*EXERCISE*. Exactly as written, please repeat the data that follows, but not the pictures.

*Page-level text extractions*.
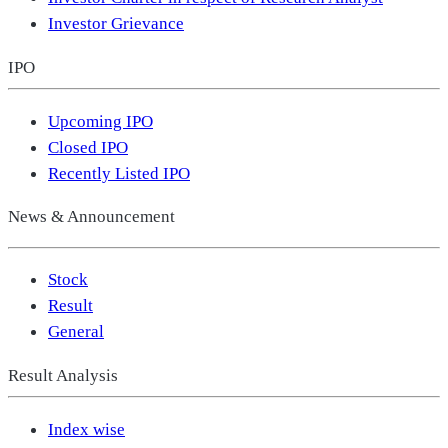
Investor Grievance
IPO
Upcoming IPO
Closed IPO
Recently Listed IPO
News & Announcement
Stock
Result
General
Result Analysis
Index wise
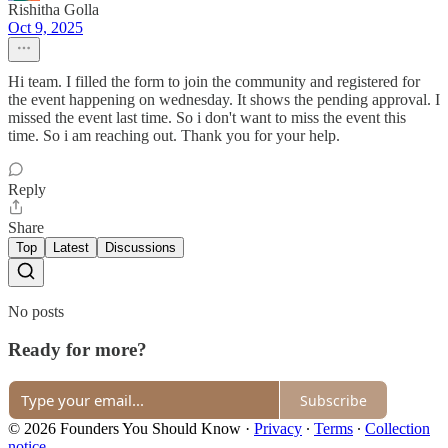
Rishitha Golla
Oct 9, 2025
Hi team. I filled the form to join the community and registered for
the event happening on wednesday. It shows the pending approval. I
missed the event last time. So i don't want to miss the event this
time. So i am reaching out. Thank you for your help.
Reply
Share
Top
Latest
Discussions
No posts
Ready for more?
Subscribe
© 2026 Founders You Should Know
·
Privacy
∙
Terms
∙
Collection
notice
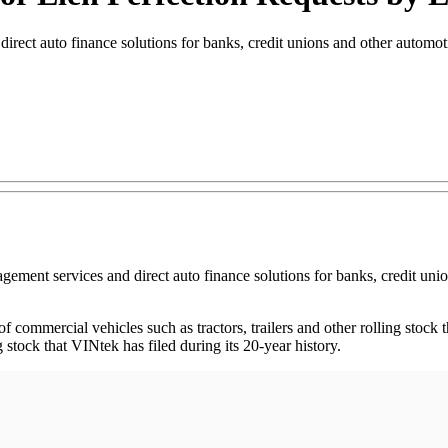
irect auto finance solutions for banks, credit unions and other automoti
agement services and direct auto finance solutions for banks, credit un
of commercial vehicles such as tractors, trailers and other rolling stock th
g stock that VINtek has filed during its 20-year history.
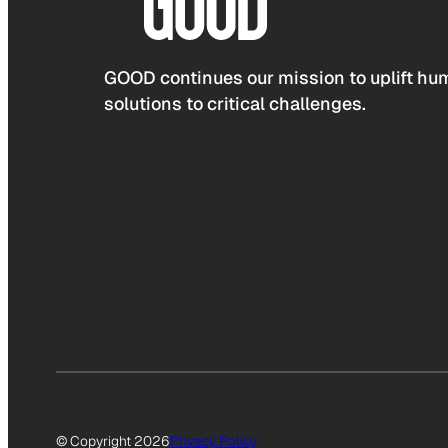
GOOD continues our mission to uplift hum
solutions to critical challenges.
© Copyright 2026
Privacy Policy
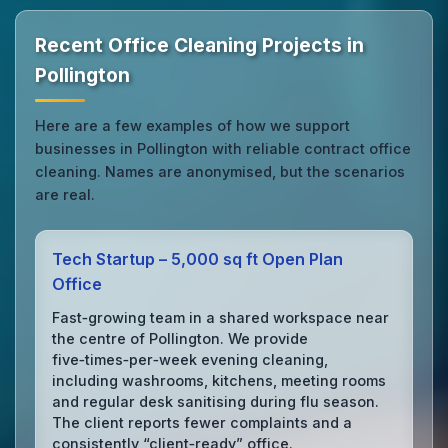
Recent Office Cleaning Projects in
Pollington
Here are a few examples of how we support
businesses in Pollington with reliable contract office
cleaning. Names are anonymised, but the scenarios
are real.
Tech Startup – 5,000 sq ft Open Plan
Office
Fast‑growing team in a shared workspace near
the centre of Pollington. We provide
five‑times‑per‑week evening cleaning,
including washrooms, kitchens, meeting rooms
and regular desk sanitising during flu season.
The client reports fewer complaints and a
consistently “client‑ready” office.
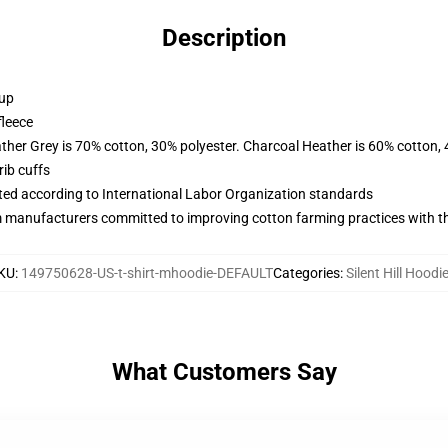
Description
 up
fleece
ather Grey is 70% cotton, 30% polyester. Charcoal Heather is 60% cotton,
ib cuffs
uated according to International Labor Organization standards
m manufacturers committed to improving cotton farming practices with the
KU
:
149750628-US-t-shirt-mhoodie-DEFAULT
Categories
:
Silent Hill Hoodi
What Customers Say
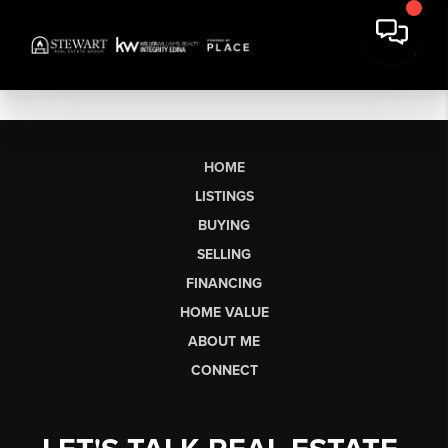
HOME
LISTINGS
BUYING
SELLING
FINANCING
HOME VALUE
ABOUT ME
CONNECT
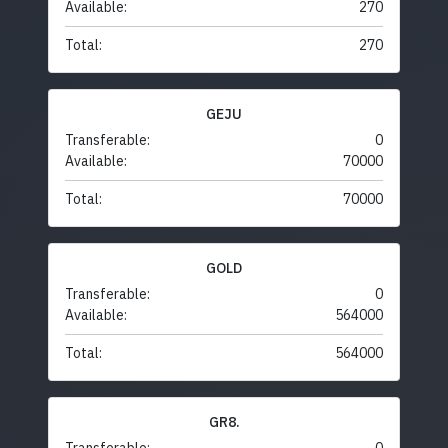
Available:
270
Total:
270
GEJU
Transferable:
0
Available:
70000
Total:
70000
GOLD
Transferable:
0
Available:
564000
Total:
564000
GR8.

*WRITTEN SOLUTION*.
Investor Grievance
IPO
Upcoming IPO
Closed IPO
Recently Listed IPO
News & Announcement
Stock
Result
General
Result Analysis
Index wise
Rishitha Golla
Oct 9, 2025
Hi team. I filled the form to join the community and registered for
the event happening on wednesday. It shows the pending approval. I
missed the event last time. So i don't want to miss the event this
time. So i am reaching out. Thank you for your help.
Reply
Share
Top
Latest
Discussions
No posts
Ready for more?
Subscribe
© 2026 Founders You Should Know
·
Privacy
∙
Terms
∙
Collection
notice
irect auto finance solutions for banks, credit unions and other automoti
agement services and direct auto finance solutions for banks, credit un
of commercial vehicles such as tractors, trailers and other rolling stock th
g stock that VINtek has filed during its 20-year history.
GOOD continues our mission to uplift hum
solutions to critical challenges.
© Copyright 2026
Privacy Policy
Recent Office Cleaning Projects in
Pollington
Here are a few examples of how we support
businesses in Pollington with reliable contract office
cleaning. Names are anonymised, but the scenarios
are real.
Tech Startup – 5,000 sq ft Open Plan
Office
Fast‑growing team in a shared workspace near
the centre of Pollington. We provide
five‑times‑per‑week evening cleaning,
including washrooms, kitchens, meeting rooms
and regular desk sanitising during flu season.
The client reports fewer complaints and a
consistently “client‑ready” office.
Description
 up
fleece
ather Grey is 70% cotton, 30% polyester. Charcoal Heather is 60% cotton,
ib cuffs
uated according to International Labor Organization standards
m manufacturers committed to improving cotton farming practices with the
KU
:
149750628-US-t-shirt-mhoodie-DEFAULT
Categories
:
Silent Hill Hoodi
What Customers Say
HOME
LISTINGS
BUYING
SELLING
FINANCING
HOME VALUE
ABOUT ME
CONNECT
Available:
270
Total:
270
GEJU
Transferable:
0
Available:
70000
Total:
70000
GOLD
Transferable:
0
Available:
564000
Total:
564000
GR8.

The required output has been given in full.